YOU can throw a stone in any major city in Britain and hit an Irish pub with it, but perhaps not in your back yard. Until now, that is.
An innovative Galway man has taken the traditional Irish pub to the roads – and you can get one for yourself.
It started out as a hobby but now the Shebeen Irish pub has taken off for John Walsh.
His day job is his role at Clinical Cabinets, a company he founded 2011, but a Friday evening project for himself and his colleagues has turned into something much more than a pastime.
“It started out as a team building exercise,” John explains. “There was an old caravan I bought about two years ago and I came up with a design to turn it into a traditional Irish pub.”
Friday evenings when the day-to-day work was done turned into renovation sessions for the Clinical Cabinets team, as the Shebeen came to life.
The process from start to finish took about six months to complete and modest John shares the credit with his colleagues.
“Most of the design work I did myself but my colleague here, Claire Finnegan, had a good bit of input. She came up with a lot of the interior design; where the bar would go in the caravan and the memorabilia and that so we worked hand in hand on it,” he said.
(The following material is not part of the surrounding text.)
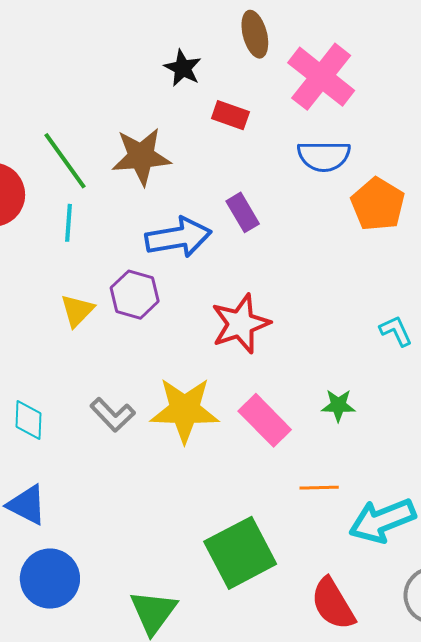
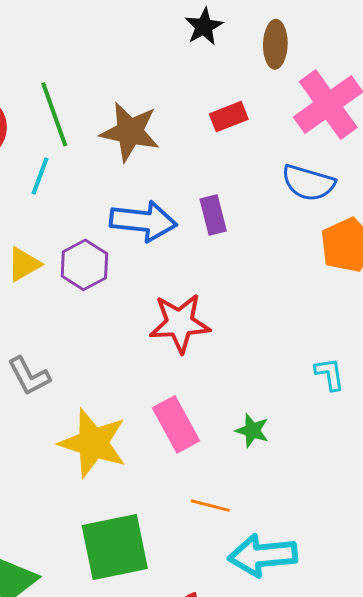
black star: (183, 68) -> (204, 26), moved
red rectangle: (230, 115) -> (229, 117), turned -57
yellow star: (185, 410) -> (93, 443), moved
The seeds were sewn early on in the project that it could grow into something more than a team building exercise when the prototype was gaining attention by the day.
“There would be people calling all the time for our business and the Shebeen generated an awful lot of interest,” John explains. “So about three quarters of the way through we began to think it could become something more.”
The business is already rapidly expanding.
It has only been a few short weeks since the website was launched and John already has an order to ship over to the US.
A company in Boston has placed an order for one of the brilliant designs and the aim is to get it shipped over in time for Saint Patrick’s Day.
The original Shebeen pub is currently available for hire around Ireland but the wheels are in motion to get more and more of them built as the unlikely business continues to expand.
Overseas sales will be John’s main aim and he hopes to begin shipping to Britain next year.
“My main aim is to get six to eight of them built next year and get them overseas, to Britain, America, Europe and the likes,” he said. “It’s a unique product so it should travel well.”
While it may have begun as a hobby, the Shebeen looks certain to bring Irish pubs to every corner of the world.